LOL, you're funny Spin, but you're not going to get you way!

Both these tools (fly cutters and 3-jaw chucks) have their place, especially in the home shop. Fly cutters are the best way to get a decent finish on a big wide plate in the home shop. The multi-insert cutters (I have a couple and will write about them here too before long) are way better if you have much material to remove, but they just don't deliver the surface finish for areas wider than they cut in a single pass. Fly cutters are also very versatile. Boring heads are basically fly cutters, and form tools are another common type of fly cutter. 

You bring up a good thought on the SFM. Let's consider the case I was working. I was flycutting a surface 6" wide in a single pass. As I mention, I ran at 910 rpm. So, what was my SFM (Surface Feet per Minute)? It was about 1500. Whoa! That was too fast.

What should it have been? This was very mild steel, so HSS wants maybe 150 or 200 max SFM. My flycutter used brazed carbide, so figure max 3x that or maybe 600 CFM. The main impact of running to fast was more tool wear and poorer chip control. For optimal tool wear, I should have been running at more like 1/3 of what I was or 300 rpm. OTOH, the carbide tool was dirt cheap, and I was able to feed faster and still get the same finish. 

I used to have this fantastic feed and speed software that Michael Rainey puts out. Unfortunately, I lost it in a hard disc crash. I can get the software, but I left my password to unlock it in an Outlook archive that didn't get backed up. Doh! I back it up now, but I need to contact Michael and get another copy. It's really handy to have that sort of thing in the shop.

Cheers,

BW


----------



## shred (Jan 23, 2008)

BobWarfield  said:
			
		

> I used to have this fantastic feed and speed software that Michael Rainey puts out. Unfortunately, I lost it in a hard disc crash. I can get the software, but I left my password to unlock it in an Outlook archive that didn't get backed up. Doh! I back it up now, but I need to contact Michael and get another copy. It's really handy to have that sort of thing in the shop.


I use the AutoEditNC (free download) feeds-and-speeds calculator all the time. I derate a little for my machine, and would prefer it to have more materials, but it's always in the ballpark. What does the Rainey software do?


----------



## BobWarfield (Jan 23, 2008)

shred  said:
			
		

> I use the AutoEditNC (free download) feeds-and-speeds calculator all the time. I derate a little for my machine, and would prefer it to have more materials, but it's always in the ballpark. What does the Rainey software do?

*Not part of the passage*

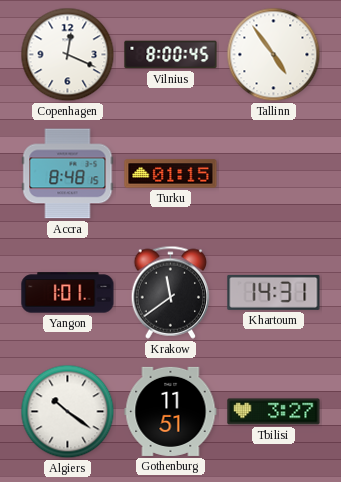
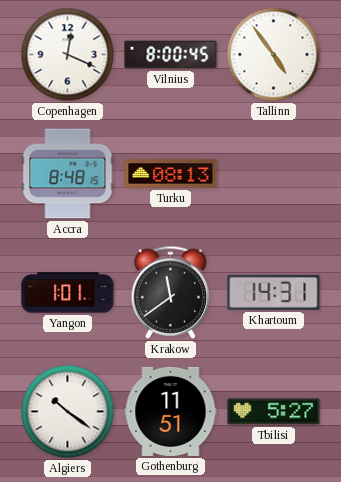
Turku: 01:15 -> 08:13
Tbilisi: 3:27 -> 5:27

Lots of stuff: http://www.cncci.com/products/mepro.htm

It has a nice materials table, but everything is table driven so you can customize it. He is a regular over on the PM boards and a lot of guys swore buy it so I got a copy. It was worth the price of admission!

Best,

BW


----------



## macona (Jan 25, 2008)

I have to agree with spin doctor on this one. Find a small (2-3") indexable cutter that uses the ADKT type insets. They can be found on ebay real cheap quite often. I have seen cutting heads go for about $40 and I picked up a whole bunch of inserts for something like $35. ADKT style inserts are great for low power machines and leave a darned near mirror finish.

You can also make your own from a circular chunk of aluminum. Make it the diameter you want and drill arount the perimeter and tap to hold in either regular HSS or carbide cutters. Use a granite slab to set the cutter height consistent between all the cutters.


----------